In my last blog post, I discussed the impact of the continuing economic recession on law enforcement agencies. Forced to cut costs and services wherever possible, a growing number of SWAT teams are being forced to "justify" their existence.
For many LE agencies, regional SWAT is the way to go. Especially for agencies without adequate resources - personnel, equipment, finances - to support their own SWAT teams.
More Ohio agencies are forming regional SWAT teams.
Image via Flickr.com (Billy V)
Born of necessity, the regional SWAT concept has been around a long time, and has proven highly successful - evidenced by the growing number of regional teams nationwide. Regional teams are usually part-time, combining resources of participating agencies at a lower cost.
Recently, I cited the example of four suburban Cleveland, Ohio, SWAT teams that are merging to form a single regional team serving all four communities.

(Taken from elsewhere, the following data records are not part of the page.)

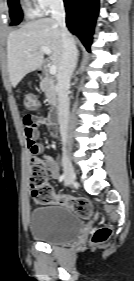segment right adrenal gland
I'll return each mask as SVG.
<instances>
[{
  "instance_id": "obj_1",
  "label": "right adrenal gland",
  "mask_w": 134,
  "mask_h": 281,
  "mask_svg": "<svg viewBox=\"0 0 134 281\" xmlns=\"http://www.w3.org/2000/svg\"><path fill=\"white\" fill-rule=\"evenodd\" d=\"M78 57H79V51H77V57H76V64H75V68L77 67Z\"/></svg>"
}]
</instances>
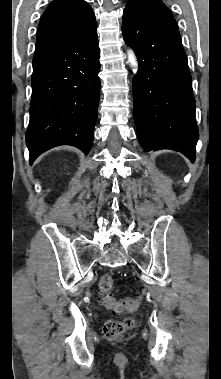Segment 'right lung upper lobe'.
Returning a JSON list of instances; mask_svg holds the SVG:
<instances>
[{
	"label": "right lung upper lobe",
	"instance_id": "obj_1",
	"mask_svg": "<svg viewBox=\"0 0 221 379\" xmlns=\"http://www.w3.org/2000/svg\"><path fill=\"white\" fill-rule=\"evenodd\" d=\"M96 24L84 0H54L41 16L34 55L72 42Z\"/></svg>",
	"mask_w": 221,
	"mask_h": 379
}]
</instances>
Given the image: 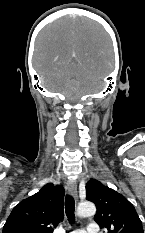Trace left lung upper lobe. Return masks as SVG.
<instances>
[{
	"instance_id": "1",
	"label": "left lung upper lobe",
	"mask_w": 145,
	"mask_h": 233,
	"mask_svg": "<svg viewBox=\"0 0 145 233\" xmlns=\"http://www.w3.org/2000/svg\"><path fill=\"white\" fill-rule=\"evenodd\" d=\"M86 194L97 208L95 222L108 233H144L134 206L123 195L95 179L87 182Z\"/></svg>"
}]
</instances>
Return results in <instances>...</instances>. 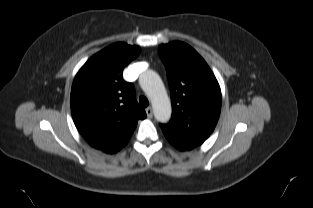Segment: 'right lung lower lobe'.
I'll return each instance as SVG.
<instances>
[{
	"mask_svg": "<svg viewBox=\"0 0 313 208\" xmlns=\"http://www.w3.org/2000/svg\"><path fill=\"white\" fill-rule=\"evenodd\" d=\"M92 147L96 148V149H100L106 153H115L117 151H119L122 147H124L126 145V143L124 145H112V144H105V143H89Z\"/></svg>",
	"mask_w": 313,
	"mask_h": 208,
	"instance_id": "1",
	"label": "right lung lower lobe"
}]
</instances>
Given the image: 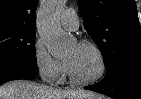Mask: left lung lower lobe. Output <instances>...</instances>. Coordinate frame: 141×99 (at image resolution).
Segmentation results:
<instances>
[{"label":"left lung lower lobe","mask_w":141,"mask_h":99,"mask_svg":"<svg viewBox=\"0 0 141 99\" xmlns=\"http://www.w3.org/2000/svg\"><path fill=\"white\" fill-rule=\"evenodd\" d=\"M85 88L114 99H141V64L121 66L99 83Z\"/></svg>","instance_id":"left-lung-lower-lobe-1"}]
</instances>
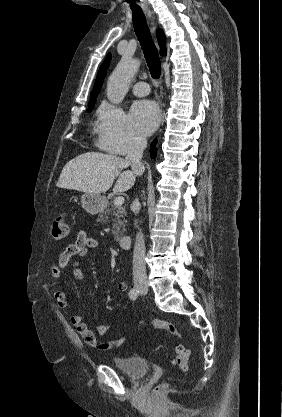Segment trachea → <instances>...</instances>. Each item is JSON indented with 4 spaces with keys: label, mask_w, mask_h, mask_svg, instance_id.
<instances>
[{
    "label": "trachea",
    "mask_w": 282,
    "mask_h": 417,
    "mask_svg": "<svg viewBox=\"0 0 282 417\" xmlns=\"http://www.w3.org/2000/svg\"><path fill=\"white\" fill-rule=\"evenodd\" d=\"M132 21L136 36L142 46L151 77L158 79L161 74L160 58L142 10H132Z\"/></svg>",
    "instance_id": "1"
}]
</instances>
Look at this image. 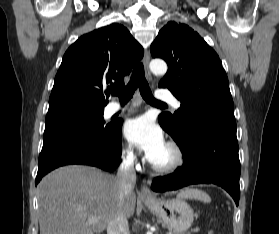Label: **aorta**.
Masks as SVG:
<instances>
[{
  "mask_svg": "<svg viewBox=\"0 0 279 234\" xmlns=\"http://www.w3.org/2000/svg\"><path fill=\"white\" fill-rule=\"evenodd\" d=\"M149 67L156 75H164L167 72V64L161 59L152 60Z\"/></svg>",
  "mask_w": 279,
  "mask_h": 234,
  "instance_id": "obj_1",
  "label": "aorta"
}]
</instances>
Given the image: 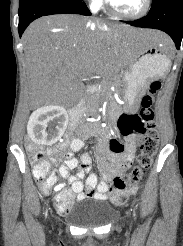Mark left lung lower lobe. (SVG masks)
<instances>
[{"instance_id":"0a47b994","label":"left lung lower lobe","mask_w":183,"mask_h":246,"mask_svg":"<svg viewBox=\"0 0 183 246\" xmlns=\"http://www.w3.org/2000/svg\"><path fill=\"white\" fill-rule=\"evenodd\" d=\"M135 27L166 32L180 48L183 38V0H153L149 13L135 21H124Z\"/></svg>"}]
</instances>
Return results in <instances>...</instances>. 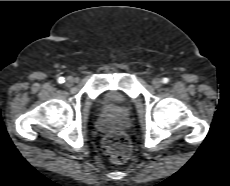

This new combined team will be the latest to form in northeast Ohio.
In the Beginning
During the 1960s, Cleveland suffered a series of major, deadly riots. In response, CPD formed a full-time Task Force, which was replaced by the full-time Tactical Unit - the forerunner of CPD's current SWAT Unit.
In response to nearby Cleveland's riots, in 1970, five suburbs established WEB (Westshore Enforcement Bureau), eventually adding a tactical element.
WEB was followed by other regional SWAT teams (not necessarily in order): SEB (Southwest Enforcement Bureau), the largest regional team in Greater Cleveland with 18 cities; SEALE (Southeast Area Law Enforcement); SPAN (Suburban Anti-Crime Network); and VEG (Valley Enforcement Group), which covers Cuyahoga and Lake Counties.
Western Lake, Cuyahoga, Lake, and Medina County departments have their own SWAT teams including the Cuyahoga County Sheriff Department and Cleveland FBI.
Now greater Cleveland is well blanketed with SWAT team coverage, much of it provided by regional teams.
Jumping on the Bandwagon
Meanwhile, the nearby cities of Akron and Canton also have SWAT teams, as do a number of their surrounding suburbs including Summit Metro - a regional SWAT team serving much of Summit and Portage Counties.
During the 1980s, four SWAT teams formed in adjacent Lorain County: two cities, a combined team from two other cities, and a countywide SWAT team under the auspices of the Lorain County Sheriff Department. All these teams were formed and trained with the same concept, which is a definite plus when working together on mutual aid callouts.
East of Cleveland, Ashtabula County - a combination of rural and urban areas - is Ohio's largest geographic county. The Ashtabula County Sheriff Department, which serves much of the county's population, has been reduced to bare bones due to the bad economy. At first, both Ashtabula city and county each had its own SWAT team. Then, in the 1990s, they combined to form one regional team serving all of Ashtabula County.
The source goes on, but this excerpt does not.